**TASK BRIEF**
With the images left out, print every entry that follows exactly.

**RECORD EXCERPTS**
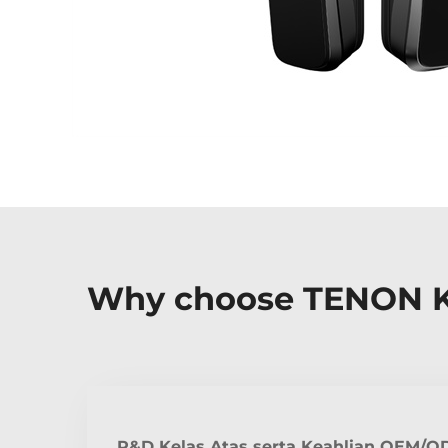
Why choose TENON Ku
R&D Kelas Atas serta Keahlian OEM/O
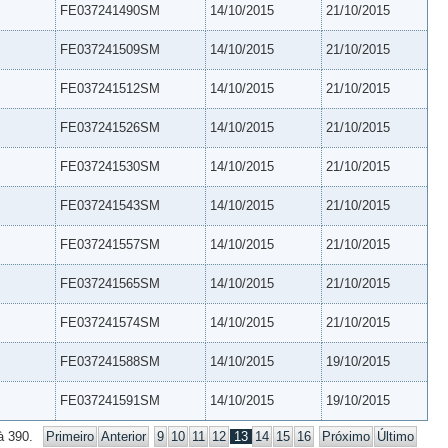
FE037241490SM
14/10/2015
21/10/2015
FE037241509SM
14/10/2015
21/10/2015
FE037241512SM
14/10/2015
21/10/2015
FE037241526SM
14/10/2015
21/10/2015
FE037241530SM
14/10/2015
21/10/2015
FE037241543SM
14/10/2015
21/10/2015
FE037241557SM
14/10/2015
21/10/2015
FE037241565SM
14/10/2015
21/10/2015
FE037241574SM
14/10/2015
21/10/2015
FE037241588SM
14/10/2015
19/10/2015
FE037241591SM
14/10/2015
19/10/2015
à 390.
Primeiro
Anterior
9
10
11
12
13
14
15
16
Próximo
Último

**WRITTEN RESPONSE**
Why choose TENON Ku
R&D Kelas Atas serta Keahlian OEM/O
FE037241490SM
14/10/2015
21/10/2015
FE037241509SM
14/10/2015
21/10/2015
FE037241512SM
14/10/2015
21/10/2015
FE037241526SM
14/10/2015
21/10/2015
FE037241530SM
14/10/2015
21/10/2015
FE037241543SM
14/10/2015
21/10/2015
FE037241557SM
14/10/2015
21/10/2015
FE037241565SM
14/10/2015
21/10/2015
FE037241574SM
14/10/2015
21/10/2015
FE037241588SM
14/10/2015
19/10/2015
FE037241591SM
14/10/2015
19/10/2015
à 390.
Primeiro
Anterior
9
10
11
12
13
14
15
16
Próximo
Último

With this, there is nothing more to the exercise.